For recording of an endoscopic image and a shape-of-insertion unit image, video equipment is usually adopted. Since the endoscopic image and the shape-of-insertion unit image are recorded in different pieces of video equipment, when the images are reproduced, they may become inconsistent with each other. For simultaneously recording of both the endoscopic image and shape-of-insertion unit image in sole video equipment, special video equipment is needed.
Japanese Patent Application No. 2001-347909 has proposed an endoscopic image filing system in which both an image expressing the shape of an insertion unit detected by a shape-of-endoscope detecting system and an endoscopic image are recorded. More particularly, the endoscopic image is recorded in association with the shape-of-insertion unit image.
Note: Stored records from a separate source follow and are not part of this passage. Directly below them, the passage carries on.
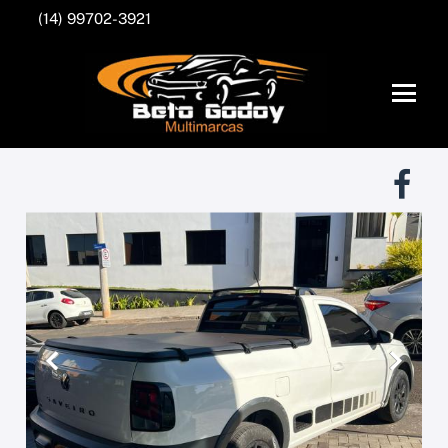
(14) 99702-3921
Anterior
Próxim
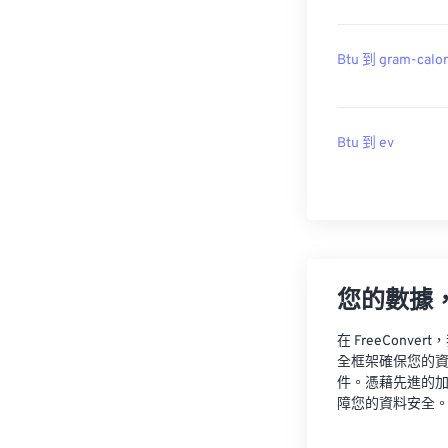
Btu 到 gram-calor
Btu 到 ev
您的數據
在 FreeCon
全框架確保您的
件。憑藉先進的
障您的資料安全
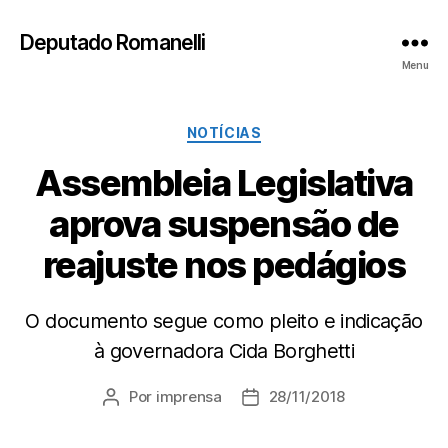
Deputado Romanelli
Menu
Categorias
NOTÍCIAS
Assembleia Legislativa
aprova suspensão de
reajuste nos pedágios
O documento segue como pleito e indicação
à governadora Cida Borghetti
Por
imprensa
28/11/2018
Autor
Data
do
de
post
publicação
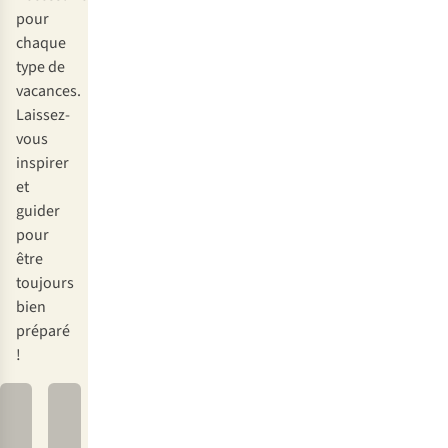
pour
chaque
type de
vacances.
Laissez-
vous
inspirer
et
guider
pour
être
toujours
bien
préparé
!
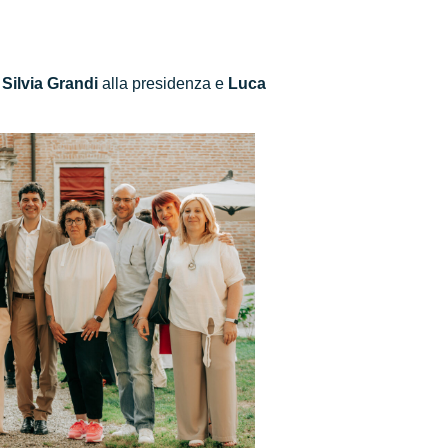
o
Silvia Grandi
alla presidenza e
Luca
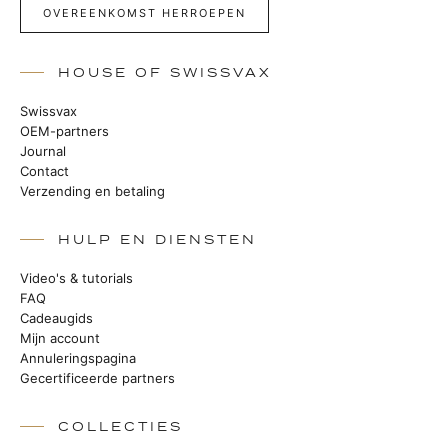
OVEREENKOMST HERROEPEN
HOUSE OF SWISSVAX
Swissvax
OEM-partners
Journal
Contact
Verzending en betaling
HULP EN DIENSTEN
Video's & tutorials
FAQ
Cadeaugids
Mijn account
Annuleringspagina
Gecertificeerde partners
COLLECTIES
However, in the endoscopic image filing system proposed in the Japanese Patent Application No. 2001-347909, an endoscopic image and a shape-of-insertion unit image produced when a Release button on an endoscope is handled are recorded in the form of still images. The recorded images are therefore unsuitable for use in checking the entire process of endoscopic observation from the beginning to the end or in the training for handling an endoscope.
Moreover, no suggestion has been made for the capability to append information to any frame of an endoscopic image or of a shape-of-insertion unit image or to display the appended information during synchronous reproduction of the images. There is a demand for an endoscopic image processing system that can record or preserve the endoscopic image and shape-of-insertion unit image that express an object and the shape of an insertion unit throughout endoscopic examination, and that enables entry of supplementary information to be appended to the recorded or preserved image.
In consideration of the above demand, an object of the present invention is to provide an endoscopic image processing system capable of preserving both data representing the insertional shape of an endoscope and data representing an endoscopic image, and capable of synchronously reproducing both the images.
Another object of the present invention is to provide an endoscopic image processing system capable of appending relevant information to endoscopic image data or insertional shape data, and capable of presenting the relevant information during synchronous reproduction of the preserved insertional shape data and endoscopic image data.